I am reading the proof for the correspondence theorem in group theory:
$\phi$ is a surjective homomorphism $G_1 \longrightarrow G_2$, then $\phi$ is a bijection between A={subgroups of $G_1$ contains the kernal($\phi$)} and B={subgroups of $G_2$}
I know there are couple ways to state this theorem (subgroups of the $G/S$ correspond to the subgroups of $G$ containing $S$), but this is the version I am working on
(I already proved that $\phi(A) \in B$ domain A codomain B and $\phi^{-1}(B) \in A$)
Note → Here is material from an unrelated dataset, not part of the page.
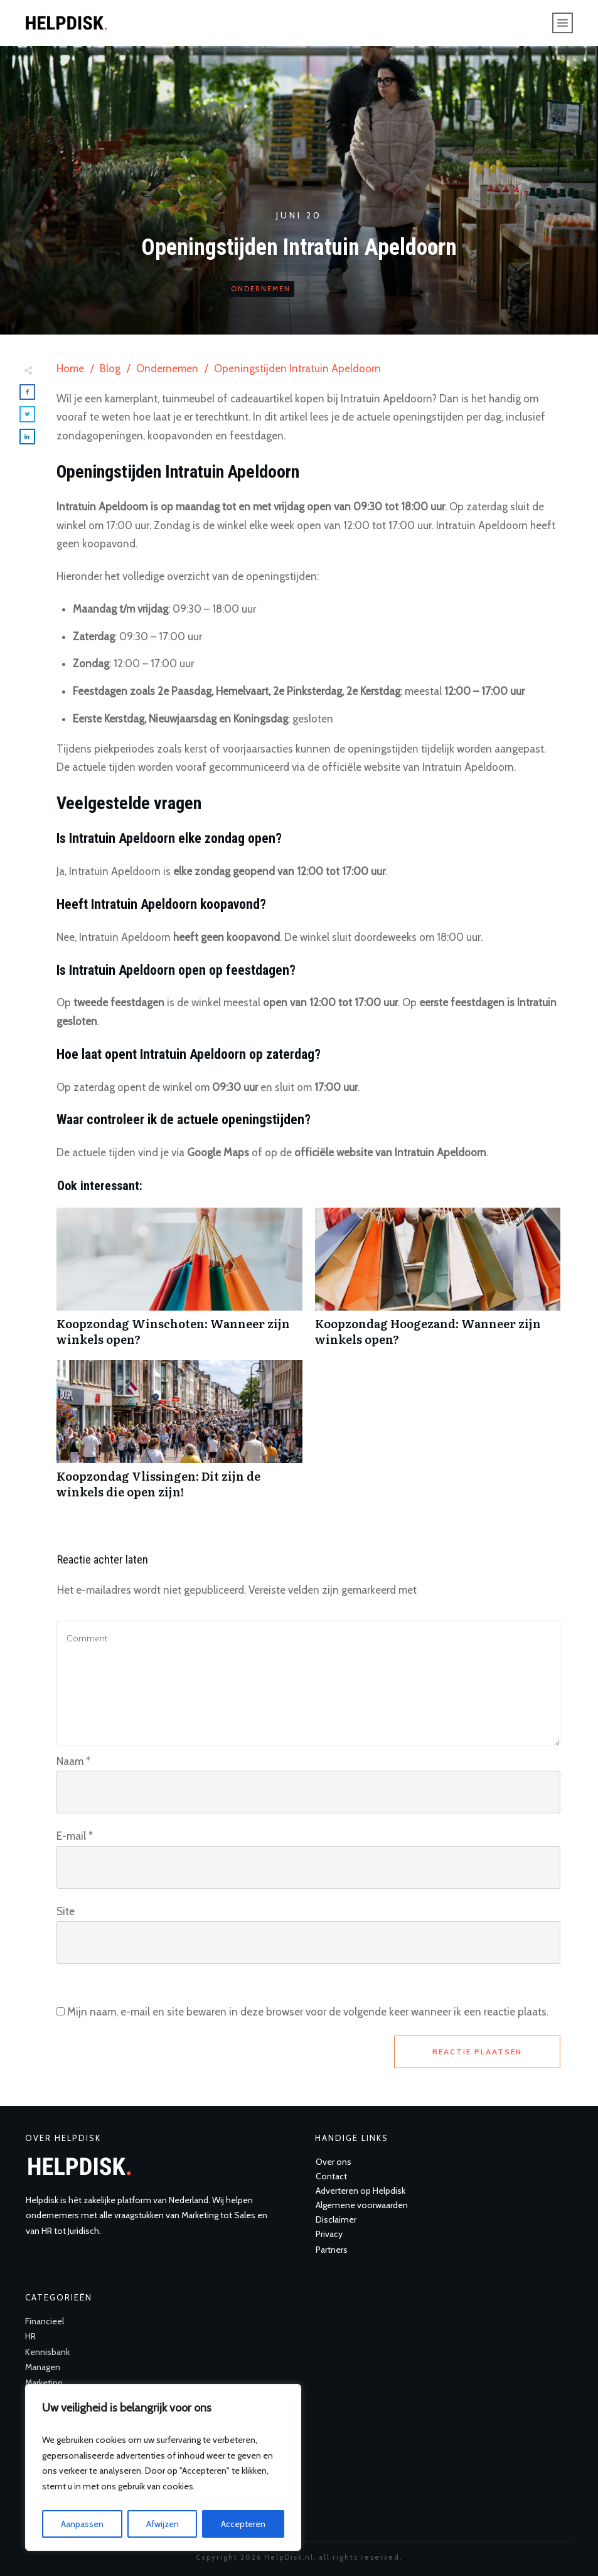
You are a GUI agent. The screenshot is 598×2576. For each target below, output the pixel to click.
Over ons (333, 2161)
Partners (332, 2249)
Question: Generally when I want to prove something is a bijection, I show that its one to one and onto: $$f(x)=f(y) \implies x=y$$ $$ \forall x \in B \implies f(y) = x, y\in A$$ Here I can show $\phi$ is one to one by proving that preimage is unique: $$\phi^{-1}(\phi(x)) = x, x \in A$$ Do I need to worry about onto? my notes suggest that I prove: $$\phi(\phi^{-1}(y)) = y, y \in B$$ But I already showed that $\phi^{-1}(y) \in A$ is that not enough? am I missing something in my proof?
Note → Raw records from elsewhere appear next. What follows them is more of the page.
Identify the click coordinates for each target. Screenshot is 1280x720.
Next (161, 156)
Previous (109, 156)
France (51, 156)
You may know $\phi^{-1}(y)\in A$, but does that imply $\phi(\phi^{-1}(y))=y?$
In general, suppose you have a function $f: A \rightarrow B$ between some sets $A$ and $B$. Another way to say $f$ is bijective, is to say there is a function $g: B \rightarrow A$ such that $g\circ f (a) = a$ for all $a\in A$, and $f\circ g (b)=b$ for all $b\in B$. The condition $g\circ f(a)=a$ is equivalent to $f$ being one-to-one, and $f\circ g(b)=b$ is equivalent to $f$ being onto.
Here you have $f=\phi$, $g=\phi^{-1}$. You have shown $g\circ f(a)=a$, but not $f\circ g(b)=b$. Showing $\phi^{-1}(b)\in A$ just says $\phi^{-1}$ is a function from $B$ to $A$.